*** Excerpted data ***

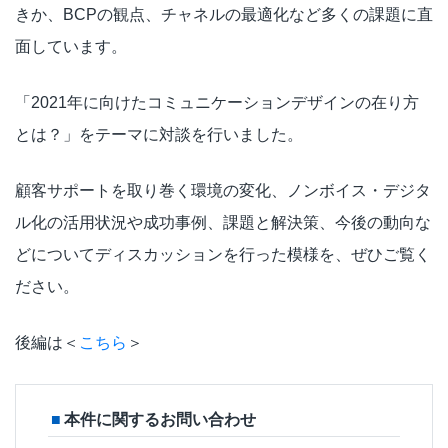
きか、BCPの観点、チャネルの最適化など多くの課題に直
面しています。
「2021年に向けたコミュニケーションデザインの在り方
とは？」をテーマに対談を行いました。
顧客サポートを取り巻く環境の変化、ノンボイス・デジタ
ル化の活用状況や成功事例、課題と解決策、今後の動向な
どについてディスカッションを行った模様を、ぜひご覧く
ださい。
後編は＜
こちら
＞
本件に関するお問い合わせ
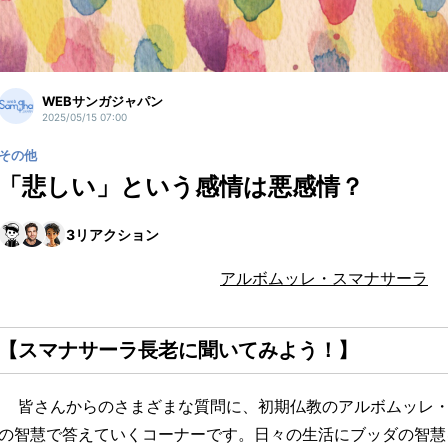
WEBサンガジャパン
2025/05/15 07:00
その他
「悲しい」という感情は悪感情？
3
リアクション
アルボムッレ・スマナサーラ
【スマナサーラ長老に聞いてみよう！】
皆さんからのさまざまな質問に、初期仏教のアルボムッレ・
の智慧で答えていくコーナーです。日々の生活にブッダの智慧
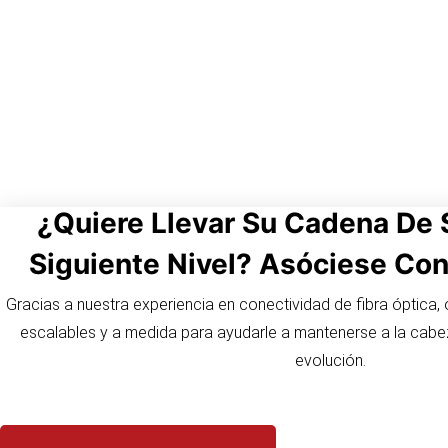
¿Quiere Llevar Su Cadena De 
Siguiente Nivel? Asóciese Co
Gracias a nuestra experiencia en conectividad de fibra óptica,
escalables y a medida para ayudarle a mantenerse a la cab
evolución.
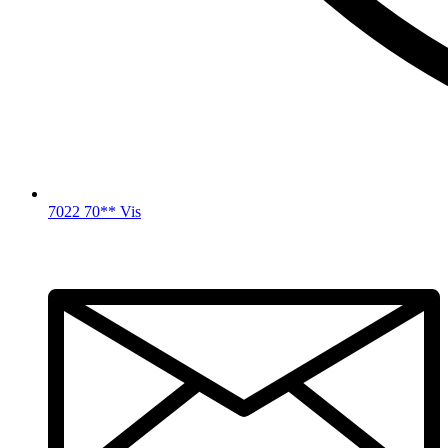
7022 70** Vis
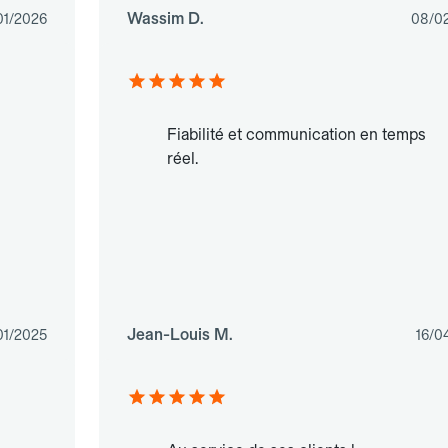
Wassim D.
01/2026
08/0
Fiabilité et communication en temps
réel.
Jean-Louis M.
01/2025
16/0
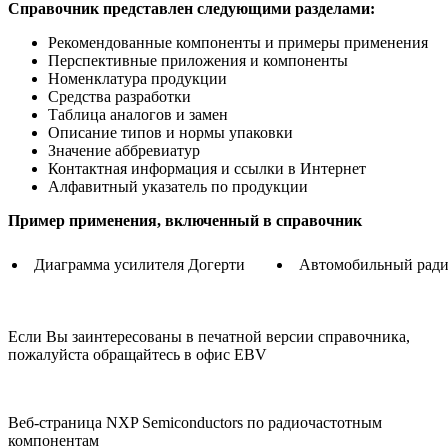
Справочник представлен следующими разделами:
Рекомендованные компоненты и примеры применения
Перспективные приложения и компоненты
Номенклатура продукции
Средства разработки
Таблица аналогов и замен
Описание типов и нормы упаковки
Значение аббревиатур
Контактная информация и ссылки в Интернет
Алфавитный указатель по продукции
Пример применения, включенный в справочник
Диаграмма усилителя Догерти
Автомобильный рад
Если Вы заинтересованы в печатной версии справочника,
пожалуйста обращайтесь в офис EBV
Веб-страница NXP Semiconductors по радиочастотным
компонентам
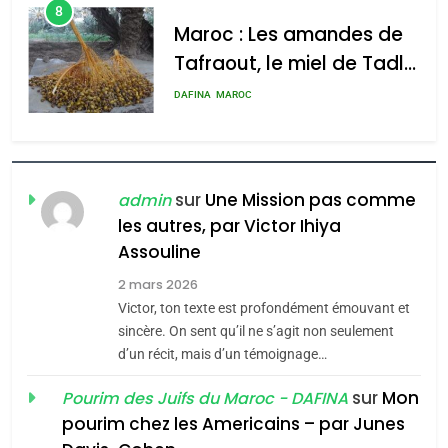
Tafraout, le miel de Tadla
l’antisémitisme
Azilal consacrés produits
DAFINA
MAROC
admin
0
du terroir
1
Oeil ravageur – Vanessa
De Loya Stauber
CINEMA
ISRAÉL
sur
Une Mission pas comme
admin
les autres, par Victor Ihiya
5
2
2025, l’année la plus
Assouline
«Tu dis génocide, je dis
meurtrière selon le rapport
guerre»: La nouvelle
2 mars 2026
d’ADL contre
Victor, ton texte est profondément émouvant et
FRANCE
ISRAÉL
chanson de Boy George
ISRAÉL
JUDAISME
l’antisémitisme
sincère. On sent qu’il ne s’agit non seulement
d’un récit, mais d’un témoignage…
6
3
FIÈRE, DIGNE ET RÉSILIENTE :
sur
Mon
Pourim des Juifs du Maroc - DAFINA
Tout sur la Nostalgie
POURQUOI JE REVENDIQUE
pourim chez les Americains – par Junes
MA JUDAÏTE par Thérèse
SOUVENIRS
ISRAÉL
JUDAISME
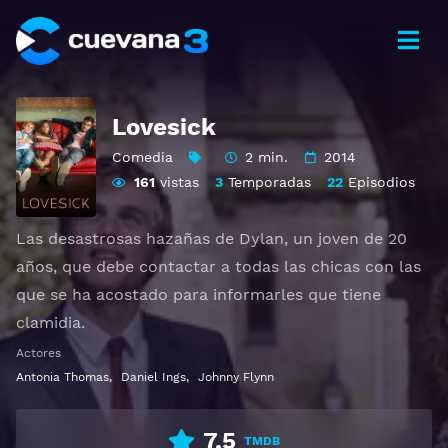
Lovesick
Comedia
2 min.
2014
161
vistas
3
Temporadas
22
Episodios
Las desastrosas hazañas de Dylan, un joven de 20
años, que debe contactar a todas las chicas con las
que se ha acostado para informarles que tiene
clamidia.
Actores
Ver Lovesick Gratis HD 1080p 720p | Idioma español
Antonia Thomas
,
Daniel Ings
,
Johnny Flynn
latino, subtitulado, castellano
7.5
TMDB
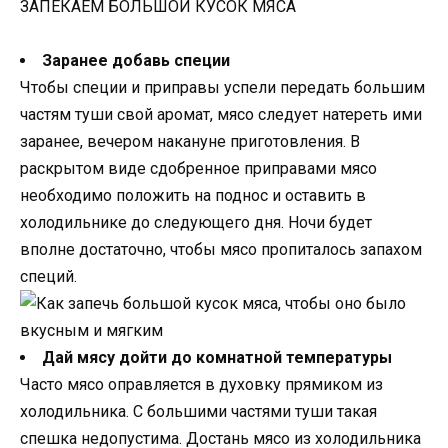
ЗАПЕКАЕМ БОЛЬШОЙ КУСОК МЯСА
Заранее добавь специи
Чтобы специи и приправы успели передать большим
частям туши свой аромат, мясо следует натереть ими
заранее, вечером накануне приготовления. В
раскрытом виде сдобренное приправами мясо
необходимо положить на поднос и оставить в
холодильнике до следующего дня. Ночи будет
вполне достаточно, чтобы мясо пропиталось запахом
специй.
Дай мясу дойти до комнатной температуры
Часто мясо оправляется в духовку прямиком из
холодильника. С большими частями туши такая
спешка недопустима. Достань мясо из холодильника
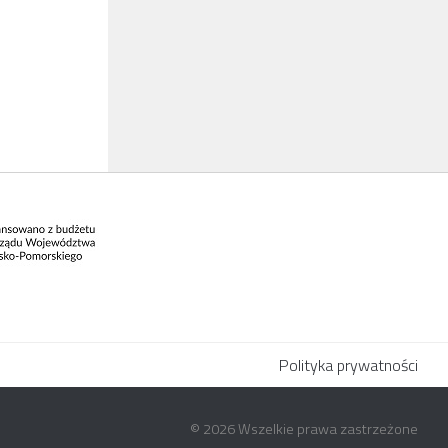
Polityka prywatności
© 2026 Wszelkie prawa zastrzeżone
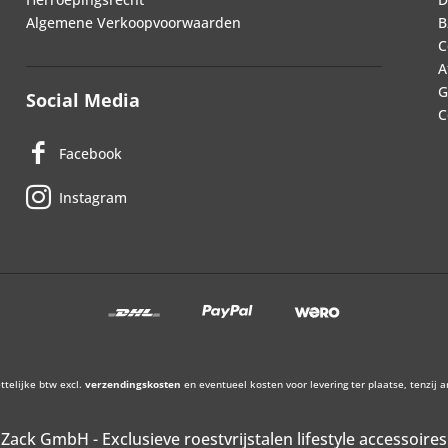
Algemene Verkoopvoorwaarden
B
C
A
G
Social Media
C
Facebook
Instagram
ettelijke btw excl.
verzendingskosten
en eventueel kosten voor levering ter plaatse, tenzij 
Zack GmbH - Exclusieve roestvrijstalen lifestyle accessoires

*** End of Excerpted data ***

▸ What to produce:
Figure out how many lines of the listing above include "применения"; the answer is that number alone.

▸ Answer space:
2